§ WHAT IS BEING ASKED: Show every line of the data where the word "البحرية" can be found.

§ RECORDS TO PROCESS:
□ □ □ □ □ □ □

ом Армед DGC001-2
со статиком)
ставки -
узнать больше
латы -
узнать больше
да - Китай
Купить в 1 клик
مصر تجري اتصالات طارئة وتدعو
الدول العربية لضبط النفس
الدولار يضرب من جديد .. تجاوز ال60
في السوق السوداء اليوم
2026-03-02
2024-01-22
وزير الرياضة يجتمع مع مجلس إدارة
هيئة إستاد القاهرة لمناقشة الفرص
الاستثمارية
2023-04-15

□ □ □ □ □ □ □

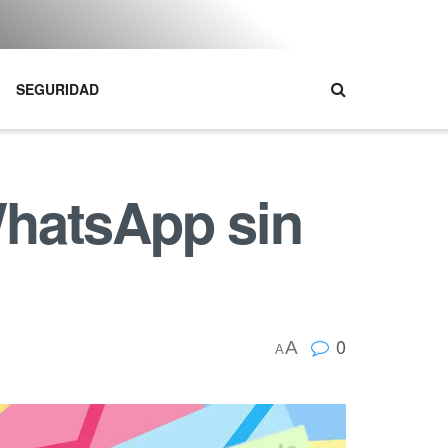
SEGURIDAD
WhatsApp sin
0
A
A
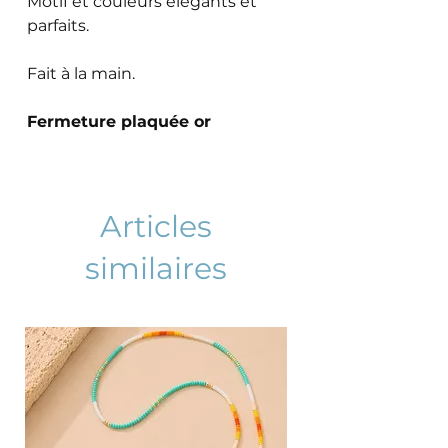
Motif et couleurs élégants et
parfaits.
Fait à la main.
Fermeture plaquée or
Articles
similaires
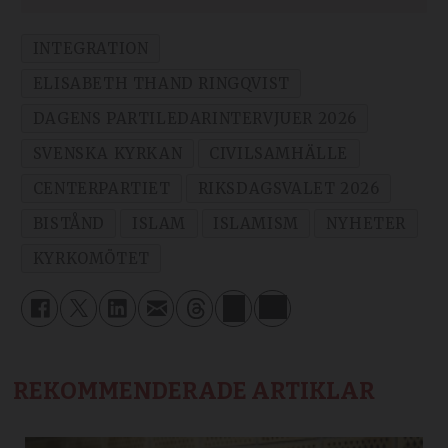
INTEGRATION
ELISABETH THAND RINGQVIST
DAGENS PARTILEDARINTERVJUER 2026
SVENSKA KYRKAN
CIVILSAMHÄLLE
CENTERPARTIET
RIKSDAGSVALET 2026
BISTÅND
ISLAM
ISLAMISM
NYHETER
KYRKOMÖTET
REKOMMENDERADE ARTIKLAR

□ □ □ □ □ □ □

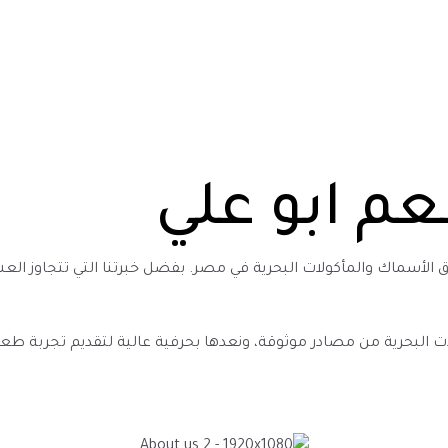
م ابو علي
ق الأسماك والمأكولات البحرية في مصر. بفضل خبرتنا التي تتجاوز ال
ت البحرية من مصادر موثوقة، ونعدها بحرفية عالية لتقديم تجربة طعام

□ □ □ □ □ □ □

§ EXERCISE RESULT:
ق الأسماك والمأكولات البحرية في مصر. بفضل خبرتنا التي تتجاوز ال
ت البحرية من مصادر موثوقة، ونعدها بحرفية عالية لتقديم تجربة طعام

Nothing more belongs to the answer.